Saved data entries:
***

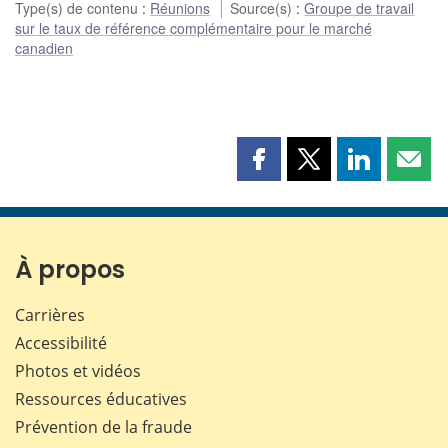
Type(s) de contenu
:
Réunions
Source(s)
:
Groupe de travail
sur le taux de référence complémentaire pour le marché
canadien
Partager
Partager
Partager
Part
cette
cette
cette
cette
page
page
page
page
sur
sur
sur
par
Facebook
X
LinkedIn
courr
À propos
Carrières
Accessibilité
Photos et vidéos
Ressources éducatives
Prévention de la fraude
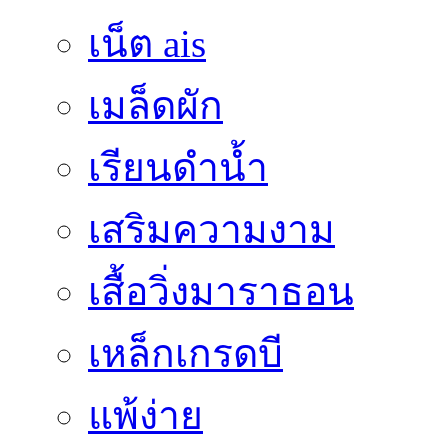
เน็ต ais
เมล็ดผัก
เรียนดำน้ำ
เสริมความงาม
เสื้อวิ่งมาราธอน
เหล็กเกรดบี
แพ้ง่าย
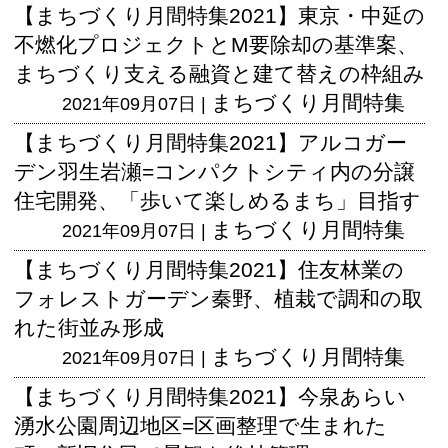
【まちづくり月間特集2021】東京・中延の
不燃化プロジェクトとM要除却の基準案、
まちづくり支える融資と建て替えの枠組み
まちづくり月間特集
2021年09月07日 |
【まちづくり月間特集2021】アルコガー
デン羽生岩瀬=コンパクトシティ内の分譲
住宅開発、「歩いて楽しめるまち」目指す
まちづくり月間特集
2021年09月07日 |
【まちづくり月間特集2021】住友林業の
フォレストガーデン秦野、植栽で調和の取
れた街並み形成
まちづくり月間特集
2021年09月07日 |
【まちづくり月間特集2021】今泉あらい
湧水公園周辺地区=区画整理で生まれた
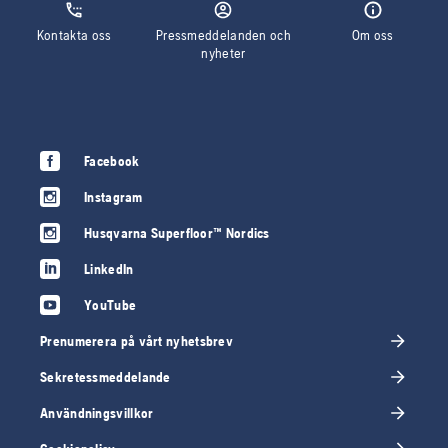
Kontakta oss
Pressmeddelanden och
Om oss
nyheter
Facebook
Instagram
Husqvarna Superfloor™ Nordics
LinkedIn
YouTube
Prenumerera på vårt nyhetsbrev
Sekretessmeddelande
Användningsvillkor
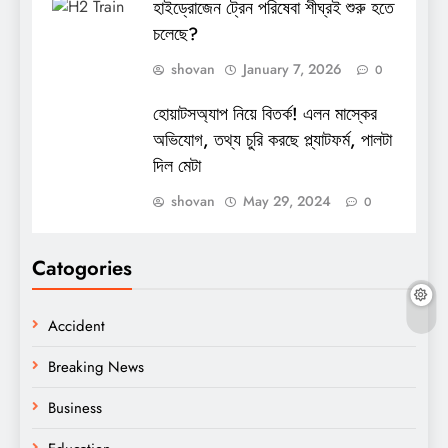
হাইড্রোজেন ট্রেন পরিষেবা শীঘ্রই শুরু হতে
চলেছে?
shovan
January 7, 2026
0
হোয়াটসঅ্যাপ নিয়ে বিতর্ক! এলন মাস্কের
অভিযোগ, তথ্য চুরি করছে প্ল্যাটফর্ম, পালটা
দিল মেটা
shovan
May 29, 2024
0
Catogories
Accident
Breaking News
Business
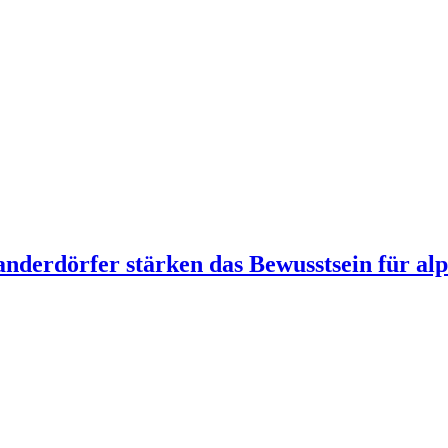
derdörfer stärken das Bewusstsein für alp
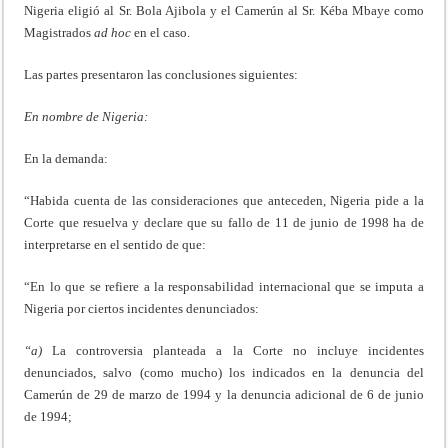
Nigeria eligió al Sr. Bola Ajibola y el Camerún al Sr. Kéba Mbaye como
Magistrados
ad
hoc
en el caso.
Las partes presentaron las conclusiones siguientes:
En nombre de Nigeria:
En la demanda:
“Habida cuenta de las consideraciones que anteceden, Nigeria pide a la
Corte que resuelva y declare que su fallo de 11 de junio de 1998 ha de
interpretarse en el sentido de que:
“En lo que se refiere a la responsabilidad internacional que se imputa a
Nigeria por ciertos incidentes denunciados:
“a)
La controversia planteada a la Corte no incluye incidentes
denunciados, salvo (como mucho) los indicados en la denuncia del
Camerún de 29 de marzo de 1994 y la denuncia adicional de 6 de junio
de 1994;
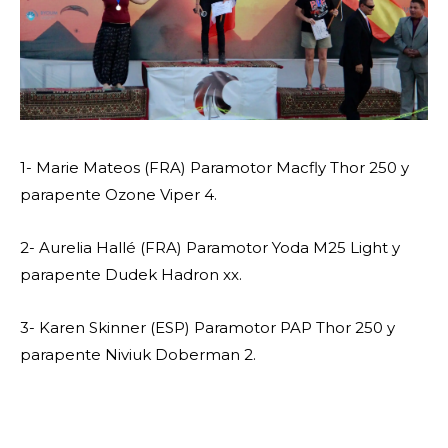
1- Marie Mateos (FRA) Paramotor Macfly Thor 250 y
parapente Ozone Viper 4.
2- Aurelia Hallé (FRA) Paramotor Yoda M25 Light y
parapente Dudek Hadron xx.
3- Karen Skinner (ESP) Paramotor PAP Thor 250 y
parapente Niviuk Doberman 2.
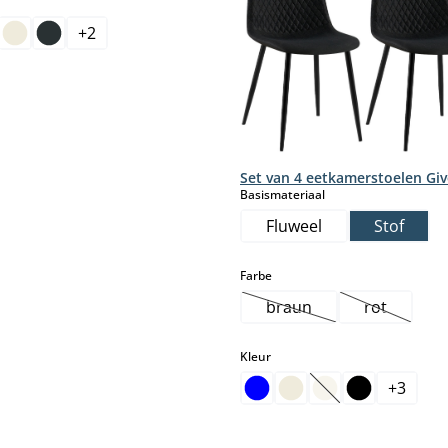
+
2
select
Set van 4 eetkamerstoelen Gi
select
Basismateriaal
Fluweel
Stof
select
Farbe
braun
rot
(Deze optie is momentee
(Deze opti
select
Kleur
+
3
(Deze optie is mom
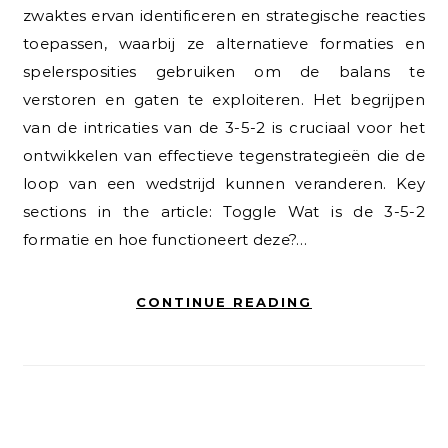
zwaktes ervan identificeren en strategische reacties
toepassen, waarbij ze alternatieve formaties en
spelersposities gebruiken om de balans te
verstoren en gaten te exploiteren. Het begrijpen
van de intricaties van de 3-5-2 is cruciaal voor het
ontwikkelen van effectieve tegenstrategieën die de
loop van een wedstrijd kunnen veranderen. Key
sections in the article: Toggle Wat is de 3-5-2
formatie en hoe functioneert deze?…
CONTINUE READING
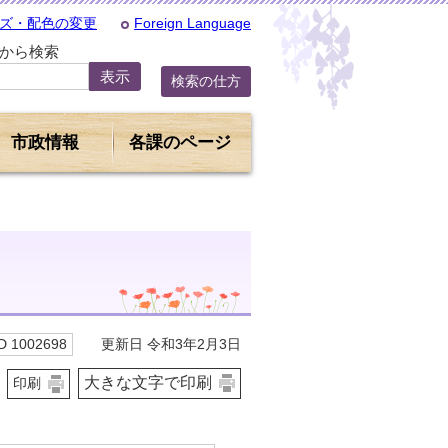
ズ・配色の変更
Foreign Language
Dから検索
検索の仕方
市政情報
各課のページ
更新日 令和3年2月3日
 1002698
大きな文字で印刷
印刷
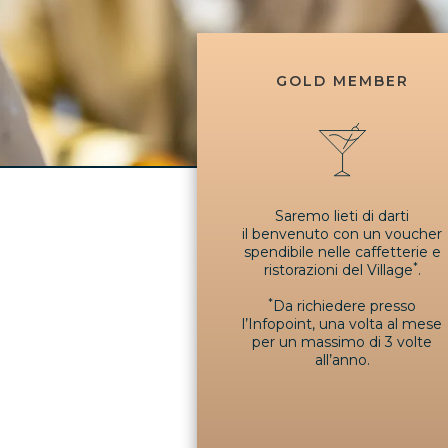
GOLD MEMBER
Saremo lieti di darti
il benvenuto con un voucher
spendibile nelle caffetterie e
*
ristorazioni del Village
.
*
Da richiedere presso
l’Infopoint, una volta al mese
per un massimo di 3 volte
all’anno.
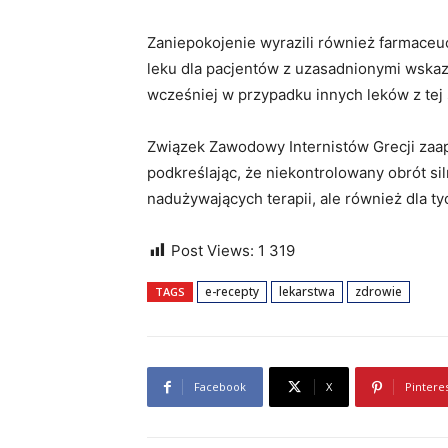
Zaniepokojenie wyrazili również farmaceu
leku dla pacjentów z uzasadnionymi wska
wcześniej w przypadku innych leków z tej
Związek Zawodowy Internistów Grecji zaa
podkreślając, że niekontrolowany obrót si
nadużywających terapii, ale również dla ty
Post Views:
1 319
e-recepty
lekarstwa
zdrowie
TAGS
Facebook
X
Pintere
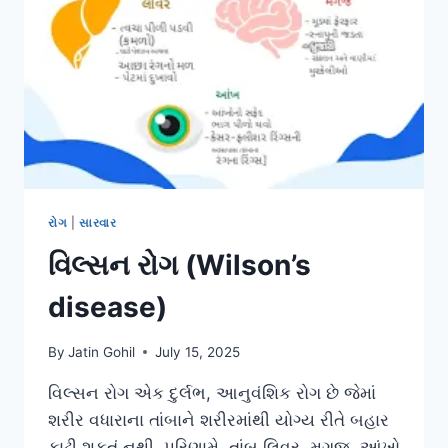
રોગ
|
સારવાર
વિલ્સન રોગ (Wilson’s
disease)
By
Jatin Gohil
July 15, 2025
વિલ્સન રોગ એક દુર્લભ, આનુવંશિક રોગ છે જેમાં
શરીર વધારાના તાંબાને શરીરમાંથી યોગ્ય રીતે બહાર
કાઢી શકતું નથી. પરિણામે, તાંબુ લિવર, મગજ, આંખો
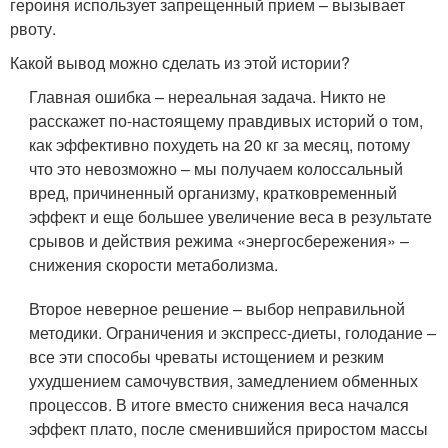
героиня использует запрещенный прием – вызывает
рвоту.
Какой вывод можно сделать из этой истории?
Главная ошибка – нереальная задача. Никто не
расскажет по-настоящему правдивых историй о том,
как эффективно похудеть на 20 кг за месяц, потому
что это невозможно – мы получаем колоссальный
вред, причиненный организму, кратковременный
эффект и еще большее увеличение веса в результате
срывов и действия режима «энергосбережения» –
снижения скорости метаболизма.
Второе неверное решение – выбор неправильной
методики. Ограничения и экспресс-диеты, голодание –
все эти способы чреваты истощением и резким
ухудшением самочувствия, замедлением обменных
процессов. В итоге вместо снижения веса начался
эффект плато, после сменившийся приростом массы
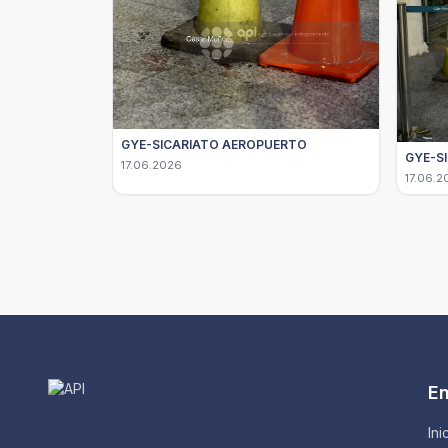
GYE-SICARIATO AEROPUERTO
GYE-S
17.06.2026
17.06.2
En
Ini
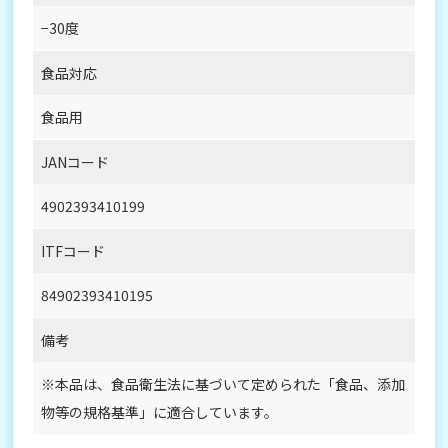
−30度
食品対応
食品用
JANコード
4902393410199
ITFコード
84902393410195
備考
※本品は、食品衛生法に基づいて定められた「食品、添加
物等の規格基準」に適合しています。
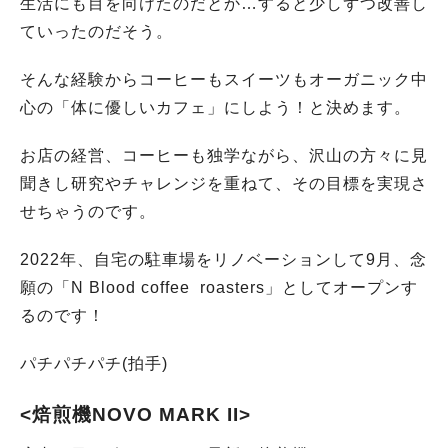
生活にも目を向けたのだとか…すると少しずつ改善し
ていったのだそう。
そんな経験からコーヒーもスイーツもオーガニック中
心の「体に優しいカフェ」にしよう！と決めます。
お店の経営、コーヒーも独学ながら、沢山の方々に見
聞きし研究やチャレンジを重ねて、その目標を実現さ
せちゃうのです。
2022年、自宅の駐車場をリノベーションして9月、念
願の「N Blood coffee roasters」としてオープンす
るのです！
パチパチパチ(拍手)
<焙煎機NOVO MARK II>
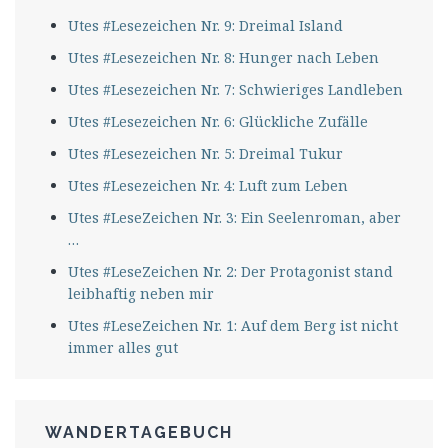
Utes #Lesezeichen Nr. 9: Dreimal Island
Utes #Lesezeichen Nr. 8: Hunger nach Leben
Utes #Lesezeichen Nr. 7: Schwieriges Landleben
Utes #Lesezeichen Nr. 6: Glückliche Zufälle
Utes #Lesezeichen Nr. 5: Dreimal Tukur
Utes #Lesezeichen Nr. 4: Luft zum Leben
Utes #LeseZeichen Nr. 3: Ein Seelenroman, aber
…
Utes #LeseZeichen Nr. 2: Der Protagonist stand
leibhaftig neben mir
Utes #LeseZeichen Nr. 1: Auf dem Berg ist nicht
immer alles gut
WANDERTAGEBUCH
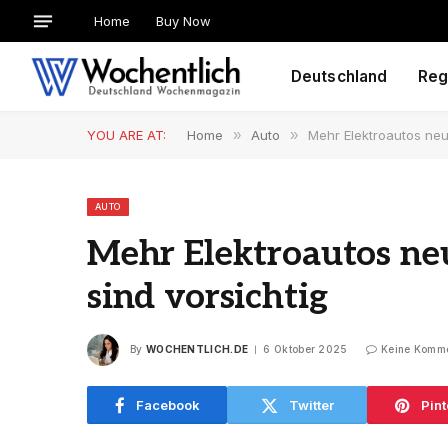
Home
Buy Now
Deutschland
Reg
YOU ARE AT:
Home
»
Auto
»
Mehr Elektroautos neu
AUTO
Mehr Elektroautos neu
sind vorsichtig
By
WOCHENTLICH.DE
6 Oktober 2025
Keine Komm
Facebook
Twitter
Pint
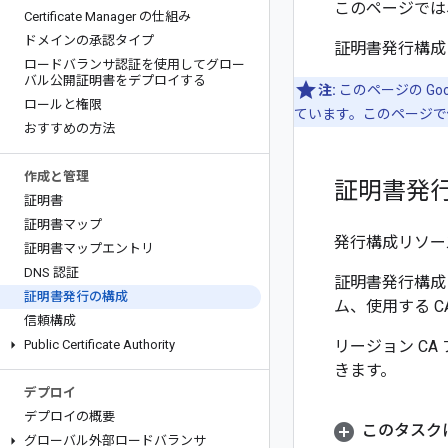
このページでは
Certificate Manager の仕組み
ドメインの承認タイプ
証明書発行構成
ロードバランサ認証を使用してグロー
バル公開証明書をデプロイする
注:
このページの Googl
ロールと権限
ています。このページで使用
おすすめの方法
作成と管理
証明書発
証明書
証明書マップ
発行構成リソー
証明書マップエントリ
DNS 認証
証明書発行構成
証明書発行の構成
ム、使用する C
信頼構成
Public Certificate Authority
リージョン CA
きます。
デプロイ
デプロイの概要
このタスク
グローバル外部ロードバランサ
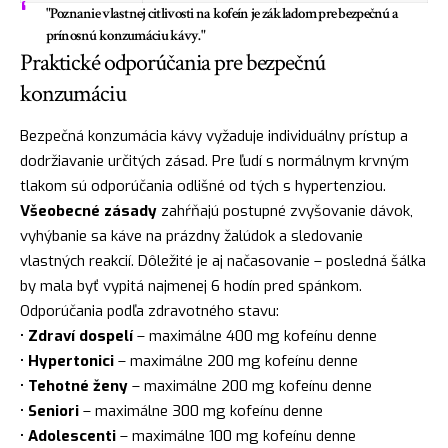
"Poznanie vlastnej citlivosti na kofeín je základom pre bezpečnú a
prínosnú konzumáciu kávy."
Praktické odporúčania pre bezpečnú
konzumáciu
Bezpečná konzumácia kávy vyžaduje individuálny prístup a
dodržiavanie určitých zásad. Pre ľudí s normálnym krvným
tlakom sú odporúčania odlišné od tých s hypertenziou.
Všeobecné zásady
zahŕňajú postupné zvyšovanie dávok,
vyhýbanie sa káve na prázdny žalúdok a sledovanie
vlastných reakcií. Dôležité je aj načasovanie – posledná šálka
by mala byť vypitá najmenej 6 hodín pred spánkom.
Odporúčania podľa zdravotného stavu:
•
Zdraví dospelí
– maximálne 400 mg kofeínu denne
•
Hypertonici
– maximálne 200 mg kofeínu denne
•
Tehotné ženy
– maximálne 200 mg kofeínu denne
•
Seniori
– maximálne 300 mg kofeínu denne
•
Adolescenti
– maximálne 100 mg kofeínu denne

***

== GOAL OF THE EXERCISE ==
After reading each line of the data, give only the number of lines that include the word "parapente".

== WRITTEN ANSWER ==
3